George Lucas insiste sur le fait qu’il n’a pas décidé de faire du cinéma pour devenir riche. Mais il a eu du flair en affaires, en négociant par exemple les droits de licence sur les produits dérivés et les suites de Star Wars, qui l’ont rendu milliardaire.

« Les studios trouvaient que c’était un film stupide et n’avaient pas l’intention de produire de suite, même si j’avais beaucoup trop d’idées pour un seul scénario. Ils n’y croyaient pas du tout. Et puis les licences sur les produits dérivés n’existaient pas à l’époque. Fabriquer un jouet prenait plus de temps que de fabriquer un film ! »

On m’a dit que j’avais eu une idée de génie. Pas vraiment. Je voulais surtout des t-shirts et des affiches pour faire la promotion du film avant sa sortie dans les congrès de fans de Star Trek, au Comic-Con. Parce qu’on n’avait pas de budget de promo.

George Lucas

Produit grâce à un budget de 13 millions US, en Angleterre, Star Wars est devenu à sa sortie le film le plus rentable de l’histoire. Et il ne cesse à ce jour de faire des « petits ». Deux heures avant la classe de maître, quantité de jeunes geeks espéraient obtenir une place, vêtus de leurs t-shirts de Star Wars.

PHOTO YARA NARDI, REUTERS

George Lucas

George Lucas est un visionnaire. Une légende du cinéma, davantage pour ses innovations technologiques (les effets visuels, le son THX) et l’impact culturel de ses productions que pour la qualité de son travail derrière la caméra. Il a écrit et produit les films de la saga Indiana Jones, réalisés par son ami Steven Spielberg, mais il n’a réalisé que six films, dont quatre Star Wars : celui qui a été rebaptisé A New Hope (1977), ainsi que les malheureux antépisodes The Phantom Menace (1999), Attack of the Clones (2002) et Revenge of the Sith (2005).

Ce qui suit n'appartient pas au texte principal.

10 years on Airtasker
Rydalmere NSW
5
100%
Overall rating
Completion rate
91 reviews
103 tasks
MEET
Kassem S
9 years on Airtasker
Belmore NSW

« Ça fait toujours du bien d’être reconnu par ses pairs, a-t-il déclaré à propos de sa Palme d’or honorifique. J’ai beaucoup de fans, bien sûr, mais je ne fais pas le genre de films qui gagnent des prix ! »

Lucas a répondu indirectement aux irréductibles de la trilogie originale de Star Wars, qui font circuler sous le manteau des exemplaires de mauvaise qualité des films des années 1970 et 1980, qui n’ont pas été retouchés par Lucasfilms dans les années 2000. Ce qui semble l’irriter.

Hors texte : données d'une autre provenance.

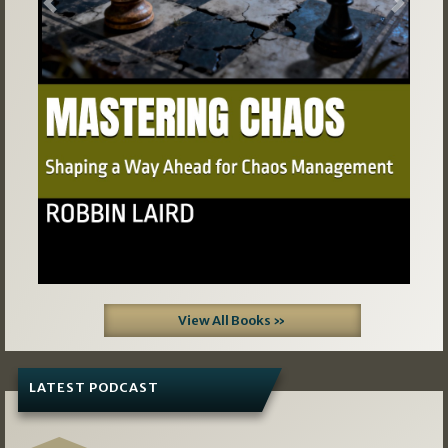
Previous
Next
View All Books »
LATEST PODCAST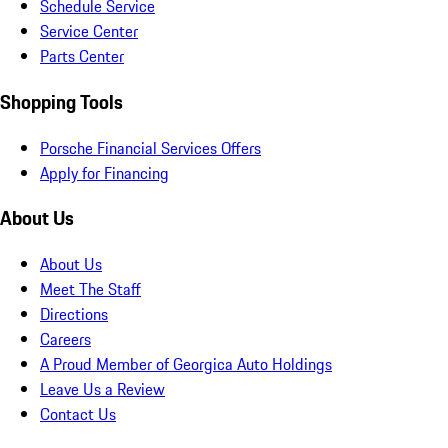
Schedule Service
Service Center
Parts Center
Shopping Tools
Porsche Financial Services Offers
Apply for Financing
About Us
About Us
Meet The Staff
Directions
Careers
A Proud Member of Georgica Auto Holdings
Leave Us a Review
Contact Us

« C’est bien connu, je suis un perfectionniste. C’est pour ça que j’ai voulu retoucher certaines choses dans les trois premiers Star Wars lorsqu’on a développé chez ILM [Indistrial Light and Magic] une technologie qui permettait, par exemple, de créer un Jabba The Hut à la hauteur de mes attentes. J’ai terminé ce que je n’avais pas pu finir à l’époque, faute de moyens technologiques et financiers. »

Il compare ces retouches à Michel-Ange qui a repeint des pans entiers de la chapelle Sixtine parce qu’il n’était pas satisfait. « Je crois dur comme fer que le réalisateur et le scénariste devraient avoir le dernier mot sur leur film, comme bon leur semble », dit Lucas, qui précise être à la retraite depuis une décennie. Il a vendu son entreprise à Disney pour 4 milliards US en 2012.

Le cinéaste et producteur a aussi réagi aux critiques dirigées envers Star Wars, dont celle, célèbre, de l’astrophysicien Carl Sagan, qui reprochait au film à l’émission de Johnny Carson, en 1978, d’être « trop blanche ». « La plupart des personnages sont des extraterrestres ! L’idée, c’est qu’on devrait accepter les gens tels qu’ils sont, qu’ils soient grands et poilus ou verts. Ils sont tous égaux. Les seuls êtres qui ont été discriminés dans Star Wars sont les robots ! »

George Lucas s’éparpille peut-être dans ses anecdotes et ses phrases sans fin, mais il n’a pas perdu son sens de l’humour.

Les frais d’hébergement pour ce reportage ont été payés par le Festival de Cannes, qui n’a eu aucun droit de regard sur celui-ci.